- Records for processing -
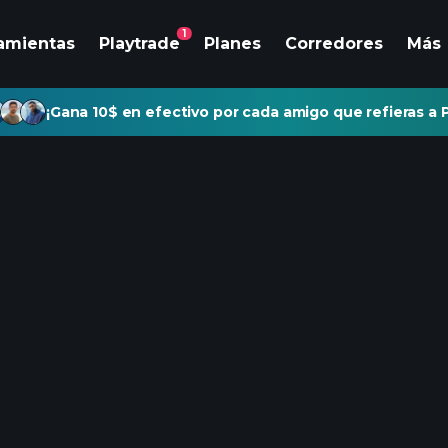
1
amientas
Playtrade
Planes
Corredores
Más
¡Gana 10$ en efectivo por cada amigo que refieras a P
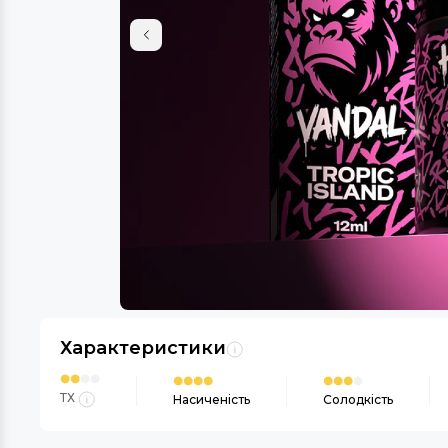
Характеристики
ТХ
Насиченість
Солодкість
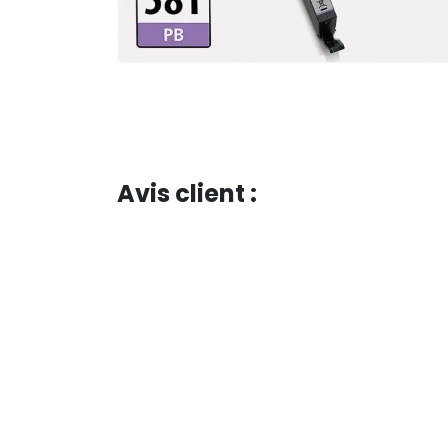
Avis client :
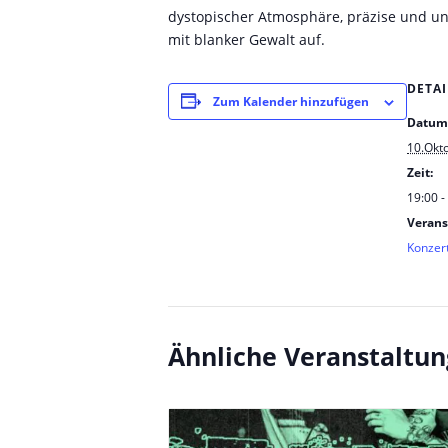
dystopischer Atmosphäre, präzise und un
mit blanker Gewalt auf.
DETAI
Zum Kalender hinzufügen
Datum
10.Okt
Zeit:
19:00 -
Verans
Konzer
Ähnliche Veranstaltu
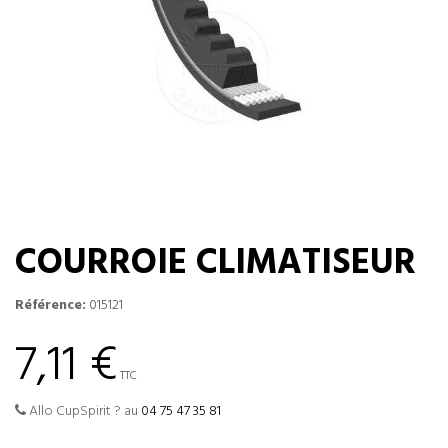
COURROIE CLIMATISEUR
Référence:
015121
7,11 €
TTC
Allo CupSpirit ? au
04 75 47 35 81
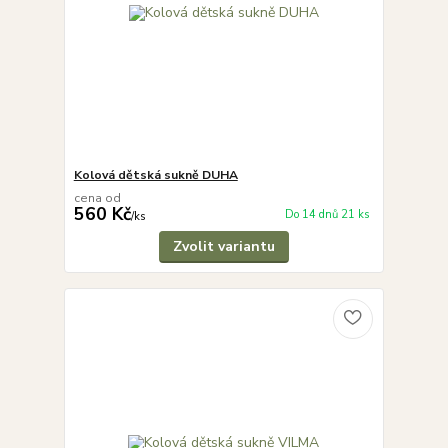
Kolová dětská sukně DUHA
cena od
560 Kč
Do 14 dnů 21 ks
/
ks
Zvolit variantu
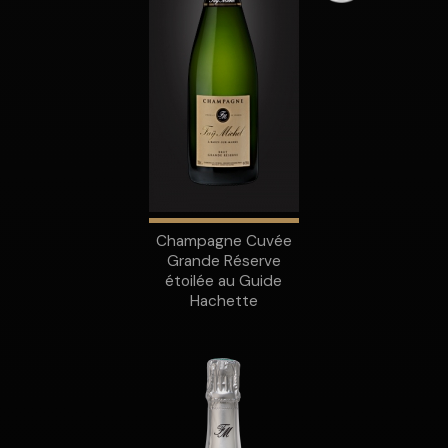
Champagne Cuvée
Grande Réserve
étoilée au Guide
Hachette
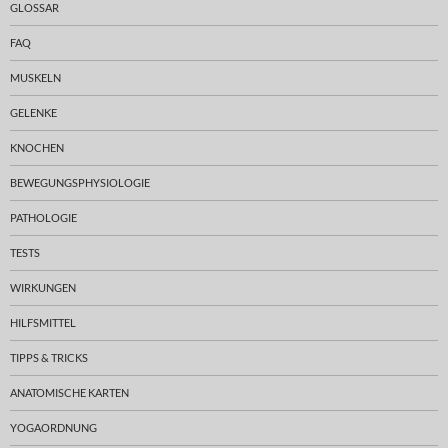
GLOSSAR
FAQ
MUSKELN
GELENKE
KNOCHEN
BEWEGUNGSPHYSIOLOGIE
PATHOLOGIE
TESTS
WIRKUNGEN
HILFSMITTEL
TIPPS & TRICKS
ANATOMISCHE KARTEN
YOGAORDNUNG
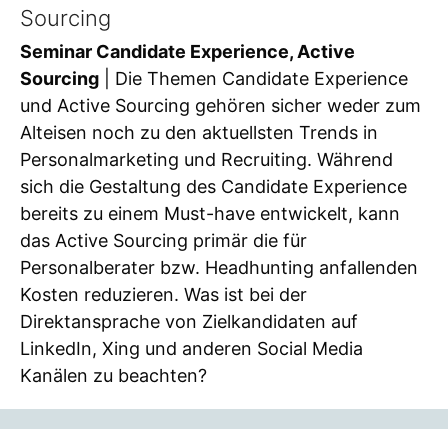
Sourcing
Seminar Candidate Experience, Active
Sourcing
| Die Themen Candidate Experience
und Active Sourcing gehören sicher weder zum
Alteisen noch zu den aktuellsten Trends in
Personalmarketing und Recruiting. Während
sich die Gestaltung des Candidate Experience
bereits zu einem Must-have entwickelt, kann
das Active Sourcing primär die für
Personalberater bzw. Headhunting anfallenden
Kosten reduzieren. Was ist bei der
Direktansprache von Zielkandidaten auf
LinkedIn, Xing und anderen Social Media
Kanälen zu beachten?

* * *

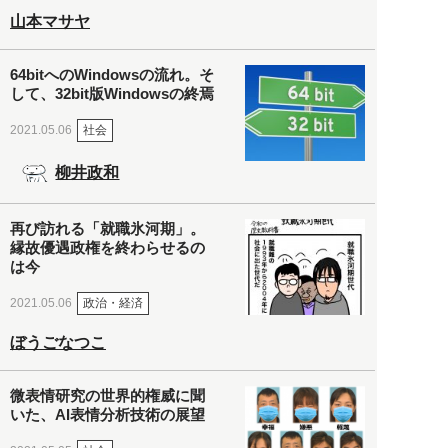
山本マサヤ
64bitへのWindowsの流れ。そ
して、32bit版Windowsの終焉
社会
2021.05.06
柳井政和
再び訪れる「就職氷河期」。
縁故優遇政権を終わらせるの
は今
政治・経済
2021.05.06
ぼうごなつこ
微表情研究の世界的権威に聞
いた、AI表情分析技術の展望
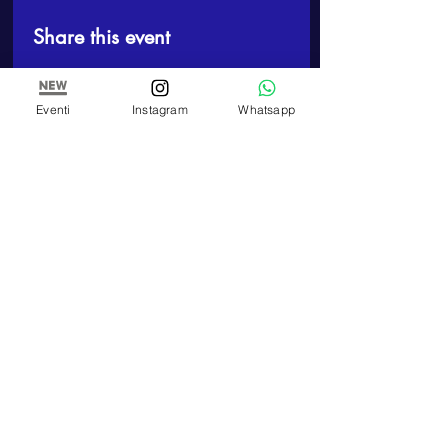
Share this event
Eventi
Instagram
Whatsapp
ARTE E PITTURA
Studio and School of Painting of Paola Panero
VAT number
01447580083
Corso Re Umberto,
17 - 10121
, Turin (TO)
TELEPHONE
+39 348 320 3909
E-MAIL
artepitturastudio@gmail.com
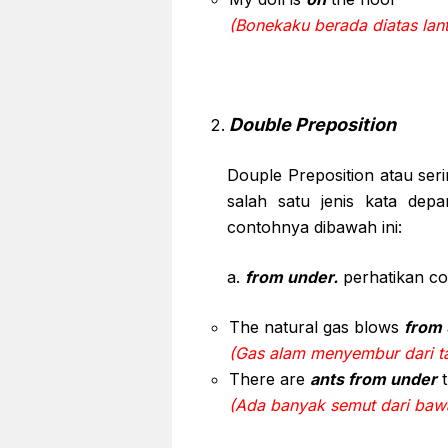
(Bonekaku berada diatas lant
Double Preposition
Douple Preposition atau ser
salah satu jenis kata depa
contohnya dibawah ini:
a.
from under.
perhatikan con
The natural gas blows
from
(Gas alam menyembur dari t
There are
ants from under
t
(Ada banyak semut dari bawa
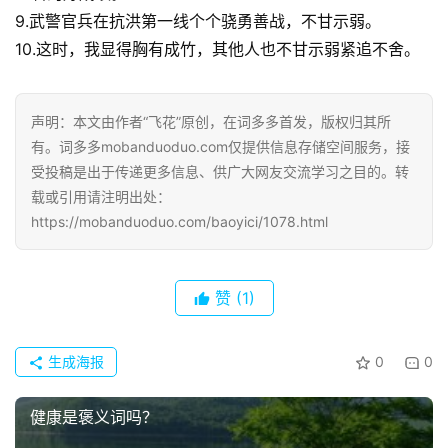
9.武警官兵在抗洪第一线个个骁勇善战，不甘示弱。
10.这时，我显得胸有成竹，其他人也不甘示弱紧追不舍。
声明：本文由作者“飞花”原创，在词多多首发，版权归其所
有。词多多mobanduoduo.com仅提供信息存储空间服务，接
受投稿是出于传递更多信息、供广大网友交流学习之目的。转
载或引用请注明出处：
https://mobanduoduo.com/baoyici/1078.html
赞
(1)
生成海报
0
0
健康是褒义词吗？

- Task instructions -
Your copy should hold the lines from the one with "YOGAORDNUNG" up to and including the one with "Kanälen zu beachten?", exactly as in the data above, and no pictures.

- Finished task -
YOGAORDNUNG
Sourcing
Seminar Candidate Experience, Active
Sourcing
| Die Themen Candidate Experience
und Active Sourcing gehören sicher weder zum
Alteisen noch zu den aktuellsten Trends in
Personalmarketing und Recruiting. Während
sich die Gestaltung des Candidate Experience
bereits zu einem Must-have entwickelt, kann
das Active Sourcing primär die für
Personalberater bzw. Headhunting anfallenden
Kosten reduzieren. Was ist bei der
Direktansprache von Zielkandidaten auf
LinkedIn, Xing und anderen Social Media
Kanälen zu beachten?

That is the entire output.